--- Work to be completed ---
Search the records for the string "Digital" and copy every line in which it appears.

--- Dataset entries ---
# # # #

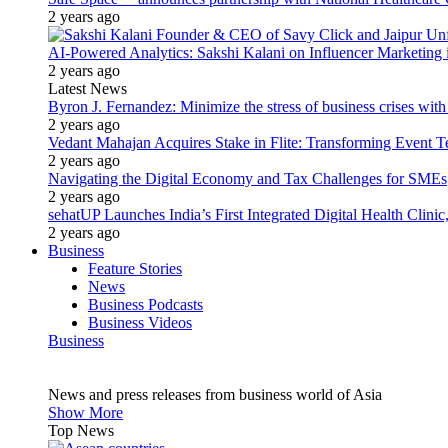
2 years ago
AI-Powered Analytics: Sakshi Kalani on Influencer Marketing 
2 years ago
Latest News
Byron J. Fernandez: Minimize the stress of business crises wit
2 years ago
Vedant Mahajan Acquires Stake in Flite: Transforming Event 
2 years ago
Navigating the Digital Economy and Tax Challenges for SMEs
2 years ago
sehatUP Launches India’s First Integrated Digital Health Clinic
2 years ago
Business
Feature Stories
News
Business Podcasts
Business Videos
Business
News and press releases from business world of Asia
Show More
Top News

# # # #

--- Worked solution ---
Navigating the Digital Economy and Tax Challenges for SMEs
sehatUP Launches India’s First Integrated Digital Health Clinic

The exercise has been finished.